Studies on cell-biomaterial interaction: role of tyrosine phosphorylation during fibroblast spreading on surfaces varying in wettability.

In a previous study we observed that protein tyrosine phosphorylation was significantly diminished in the focal adhesions of human fibroblasts attached on a hydrophobic surface in comparison with hydrophilic glass. This result raises the possibility that the tyrosine phosphorylation pathway may be involved in the regulation of cell-biomaterial interaction.
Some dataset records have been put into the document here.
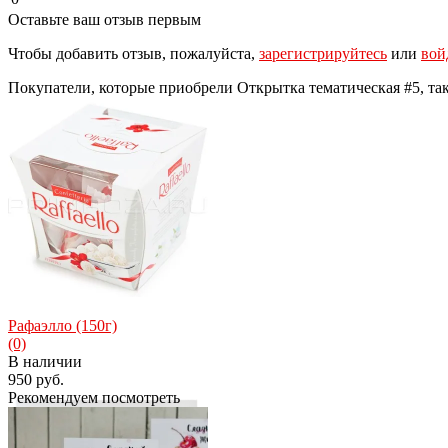
Оставьте ваш отзыв первым
Чтобы добавить отзыв, пожалуйста,
зарегистрируйтесь
или
вой
Покупатели, которые приобрели Открытка тематическая #5, та
Рафаэлло (150г)
(0)
В наличии
950 руб.
Рекомендуем посмотреть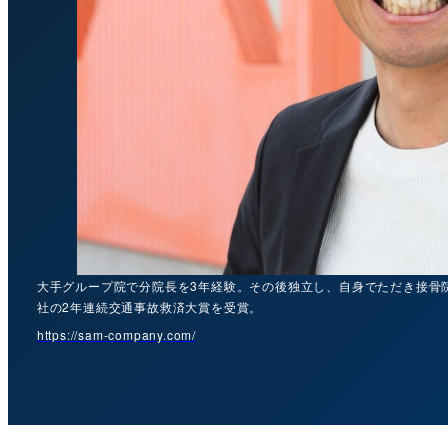
大手グループ院で分院長を3年経験。その後独立し、自身でただき接骨院
社の2年連続交通事故救済大賞を受賞。
https://sam-company.com/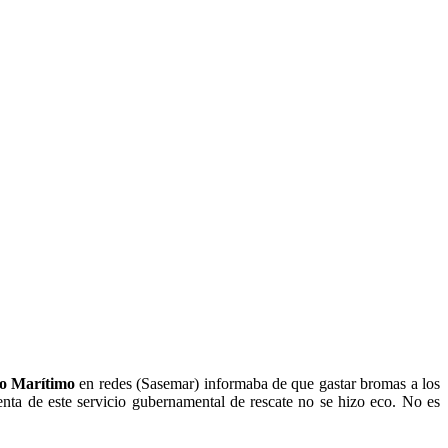
o Marítimo
en redes (Sasemar) informaba de que gastar bromas a los
uenta de este servicio gubernamental de rescate no se hizo eco. No es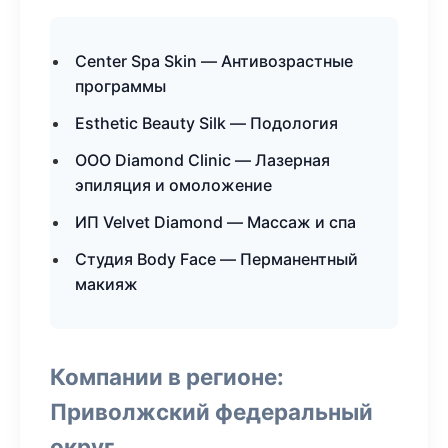
Center Spa Skin — Антивозрастные
программы
Esthetic Beauty Silk — Подология
ООО Diamond Clinic — Лазерная
эпиляция и омоложение
ИП Velvet Diamond — Массаж и спа
Студия Body Face — Перманентный
макияж
Компании в регионе:
Приволжский федеральный
округ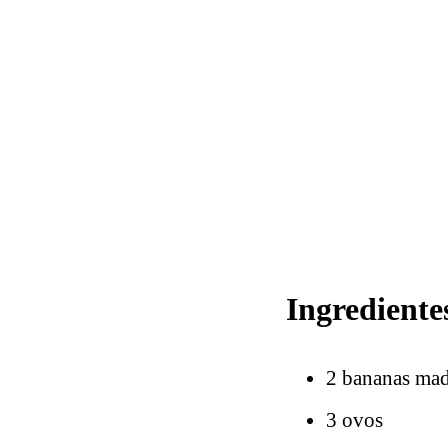
Ingrediente
2 bananas ma
3 ovos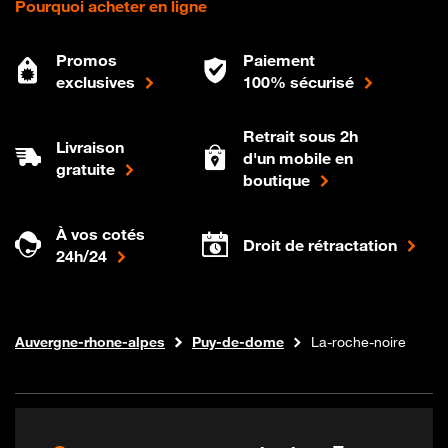
Pourquoi acheter en ligne
Promos
Paiement
exclusives
100% sécurisé
Retrait sous 2h
Livraison
d'un mobile en
gratuite
boutique
À vos cotés
Droit de rétractation
24h/24
Internet fibre
Boutique Orange
Auvergne-rhone-alpes
Puy-de-dome
La-roche-noire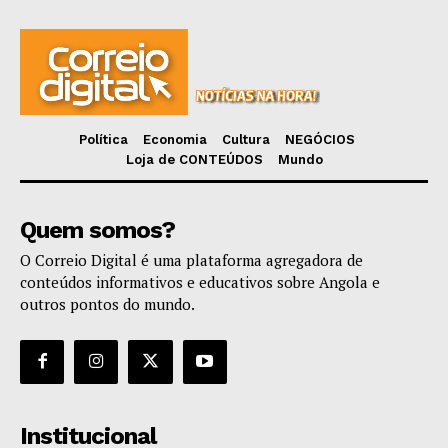
Política
Economia
Cultura
NEGÓCIOS
Loja de CONTEÚDOS
Mundo
Quem somos?
O Correio Digital é uma plataforma agregadora de
conteúdos informativos e educativos sobre Angola e
outros pontos do mundo.
Institucional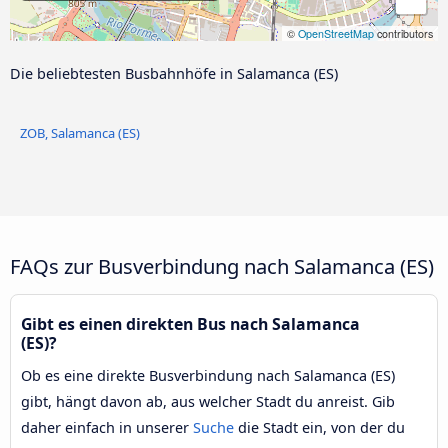
©
OpenStreetMap
contributors
Die beliebtesten Busbahnhöfe in Salamanca (ES)
ZOB, Salamanca (ES)
FAQs zur Busverbindung nach Salamanca (ES)
Gibt es einen direkten Bus nach Salamanca
(ES)?
Ob es eine direkte Busverbindung nach Salamanca (ES)
gibt, hängt davon ab, aus welcher Stadt du anreist. Gib
daher einfach in unserer
Suche
die Stadt ein, von der du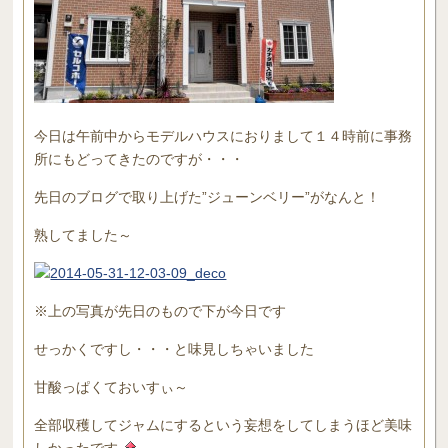
今日は午前中からモデルハウスにおりまして１４時前に事務
所にもどってきたのですが・・・
先日のブログで取り上げた”ジューンベリー”がなんと！
熟してました～
※上の写真が先日のもので下が今日です
せっかくですし・・・と味見しちゃいました
甘酸っぱくておいすぃ～
全部収穫してジャムにするという妄想をしてしまうほど美味
しかったです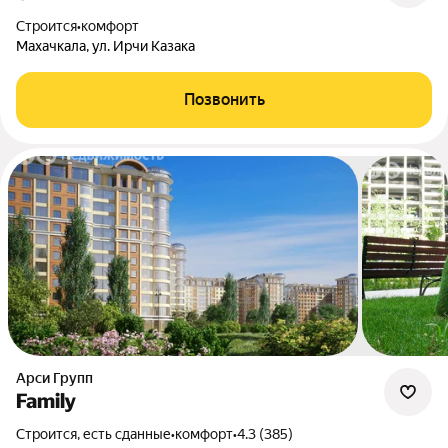
Строится
•
комфорт
Махачкала, ул. Ирчи Казака
Позвонить
Арси Групп
Family
Строится, есть сданные
•
комфорт
•
4.3 (385)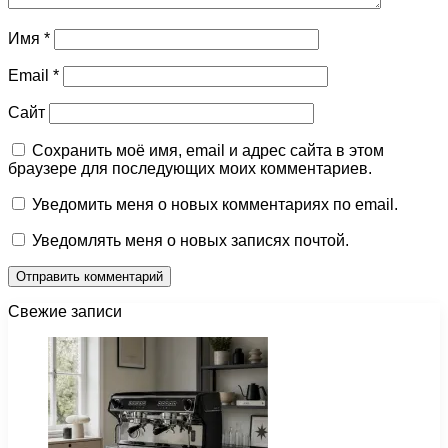
Имя
*
Email
*
Сайт
Сохранить моё имя, email и адрес сайта в этом
браузере для последующих моих комментариев.
Уведомить меня о новых комментариях по email.
Уведомлять меня о новых записях почтой.
Свежие записи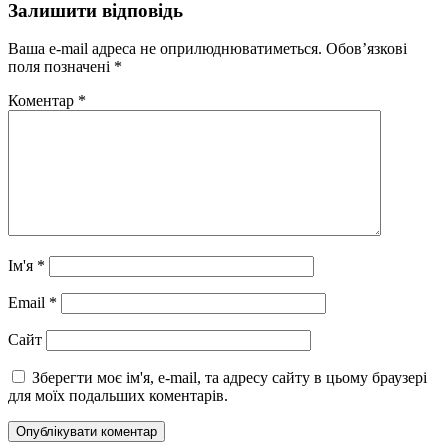
Залишити відповідь
Ваша e-mail адреса не оприлюднюватиметься.
Обов’язкові
поля позначені
*
Коментар
*
Ім'я
*
Email
*
Сайт
Зберегти моє ім'я, e-mail, та адресу сайту в цьому браузері
для моїх подальших коментарів.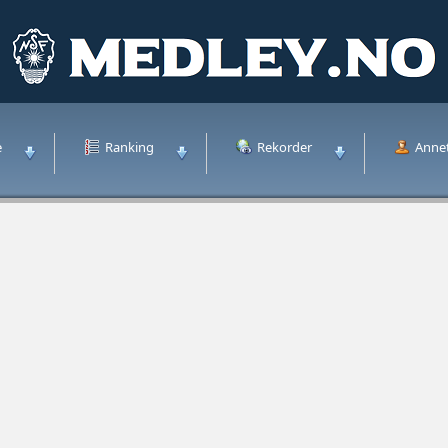
e
Ranking
Rekorder
Anne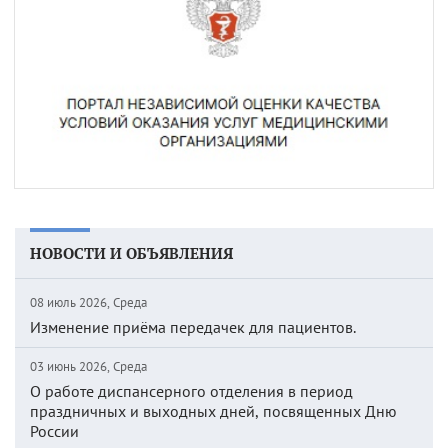
НОВОСТИ И ОБЪЯВЛЕНИЯ
08 июль 2026, Среда
Изменение приёма передачек для пациентов.
03 июнь 2026, Среда
О работе диспансерного отделения в период
праздничных и выходных дней, посвященных Дню
России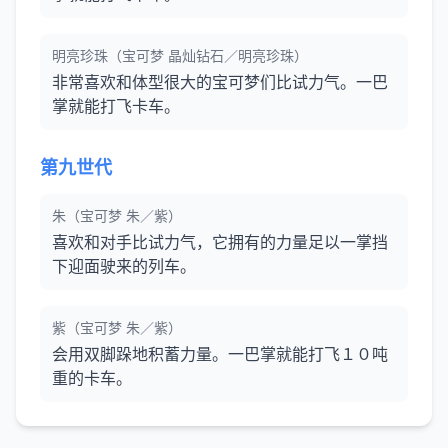
明亮珍珠（宝可梦 晶灿钻石／明亮珍珠）
非常喜欢和体型很大的宝可梦们比试力气。一巴
掌就能打飞卡车。
第九世代
朱（宝可梦 朱／紫）
喜欢和对手比试力气，它拥有的力量足以一掌挡
下迎面驶来的列车。
紫（宝可梦 朱／紫）
会用双脚跺地积蓄力量。一巴掌就能打飞１０吨
重的卡车。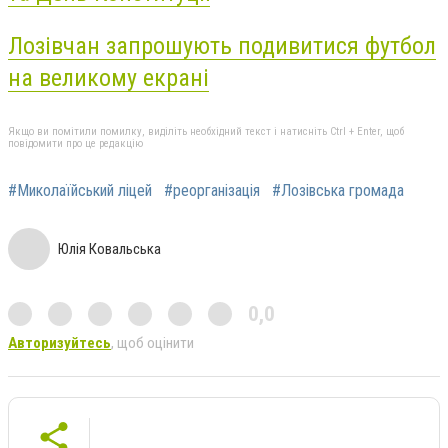
Лозівчан запрошують подивитися футбол
на великому екрані
Якщо ви помітили помилку, виділіть необхідний текст і натисніть Ctrl + Enter, щоб
повідомити про це редакцію
#Миколаїйський ліцей
#реорганізація
#Лозівська громада
Юлія Ковальська
0,0
Авторизуйтесь
, щоб оцінити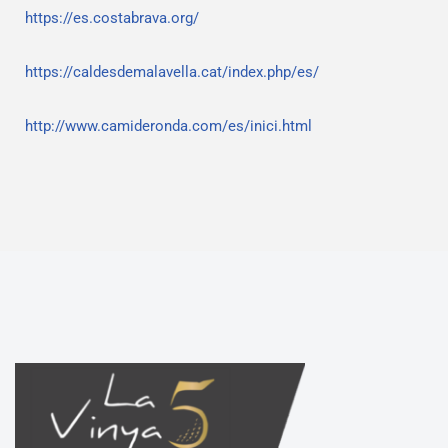
https://es.costabrava.org/
https://caldesdemalavella.cat/index.php/es/
http://www.camideronda.com/es/inici.html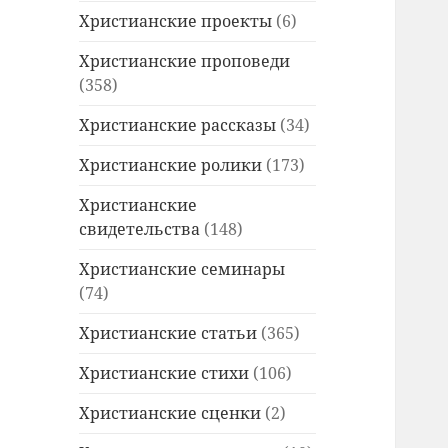
Христианские проекты
(6)
Христианские проповеди
(358)
Христианские рассказы
(34)
Христианские ролики
(173)
Христианские
свидетельства
(148)
Христианские семинары
(74)
Христианские статьи
(365)
Христианские стихи
(106)
Христианские сценки
(2)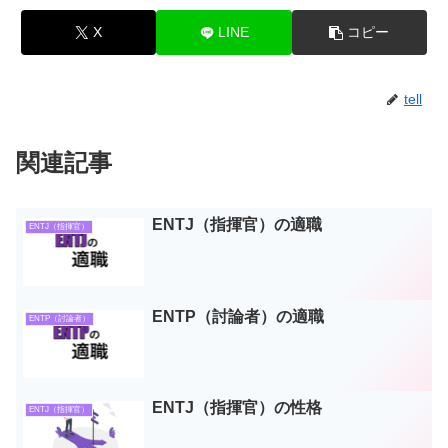
X
LINE
コピー
tell
関連記事
ENTJ（指揮官）の適職
ENTJ（指揮官）
ENTP（討論者）の適職
ENTP（討論者）
ENTJ（指揮官）の性格
ENTJ（指揮官）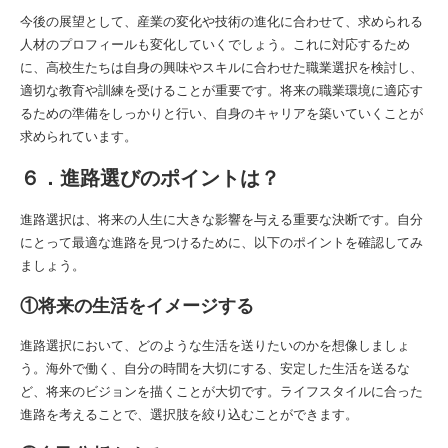
今後の展望として、産業の変化や技術の進化に合わせて、求められる
人材のプロフィールも変化していくでしょう。これに対応するため
に、高校生たちは自身の興味やスキルに合わせた職業選択を検討し、
適切な教育や訓練を受けることが重要です。将来の職業環境に適応す
るための準備をしっかりと行い、自身のキャリアを築いていくことが
求められています。
６．進路選びのポイントは？
進路選択は、将来の人生に大きな影響を与える重要な決断です。自分
にとって最適な進路を見つけるために、以下のポイントを確認してみ
ましょう。
①将来の生活をイメージする
進路選択において、どのような生活を送りたいのかを想像しましょ
う。海外で働く、自分の時間を大切にする、安定した生活を送るな
ど、将来のビジョンを描くことが大切です。ライフスタイルに合った
進路を考えることで、選択肢を絞り込むことができます。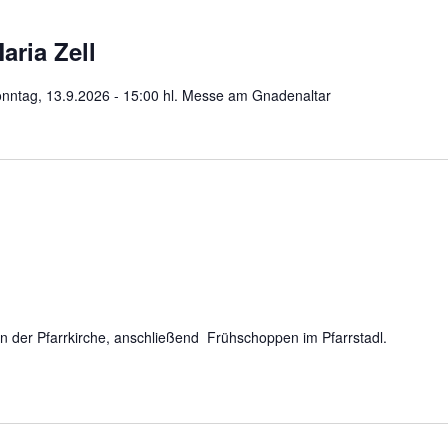
aria Zell
onntag, 13.9.2026 - 15:00 hl. Messe am Gnadenaltar
 in der Pfarrkirche, anschließend Frühschoppen im Pfarrstadl.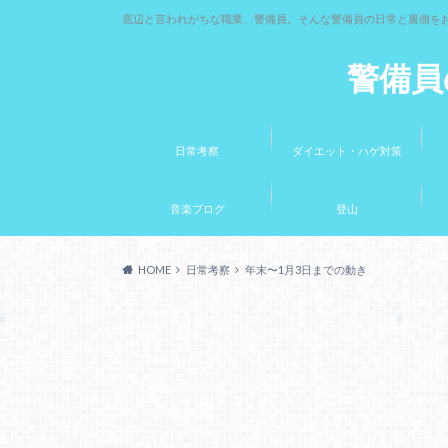
底辺と言われがちな職業、警備員。そんな警備員の日常と裏側を
警備員
日常考察
ダイエット・ハゲ対策
音楽ブログ
登山
HOME
日常考察
年末〜1月3日までの動き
To learn more about the interaction of anchorage-dependent cells with biomaterials, four different materials with wettability ranging from hydrophilic (water contact angle 25 degrees) to hydrophobic (water contact angle 111 degrees) were investigated, i.e. clean glass (glass), aminopropylsilane (APS), octadecylsilane (ODS) and silicone (SI). Immunofluorescence microscopy revealed increased stress formation and fibronectin (FN) receptor-rich focal adhesions for fibroblasts attached on more hydrophilic surfaces (glass and APS) in comparison to the relatively hydrophobic materials (ODS and SI). Phosphorylation of tyrosine residues, also studied by immunofluorescence microscopy, was considerably higher on glass and APS, lower for ODS, negligible for SI, and was found to colocalize with FN receptor-rich focal adhesions. Preadsorption of FN tended to restore cell adhesion and spreading on the hydrophobic ODS and SI. Quantitative data on cell proliferation and tyrosine phosphorylation showed moderate wettable material maximum values for APS, followed by glass. ODS and SI, demonstrating a non-linearity of these parameters with the wettability of materials. Interestingly, the preadsorption of FN increased both parameters, particularly for the hydrophobic materials ODS and SI. Phosphorylation of tyrosine on FN-coated substrata was corroborated by the accessibility of binding sites estimated by ELISA using polyclonal and monoclonal FN antibodies. Our results suggest that measurement of the phosphotyrosine activity of cells may be a sensitive parameter for the ability of biomaterials to support the attachment and proliferation of cells.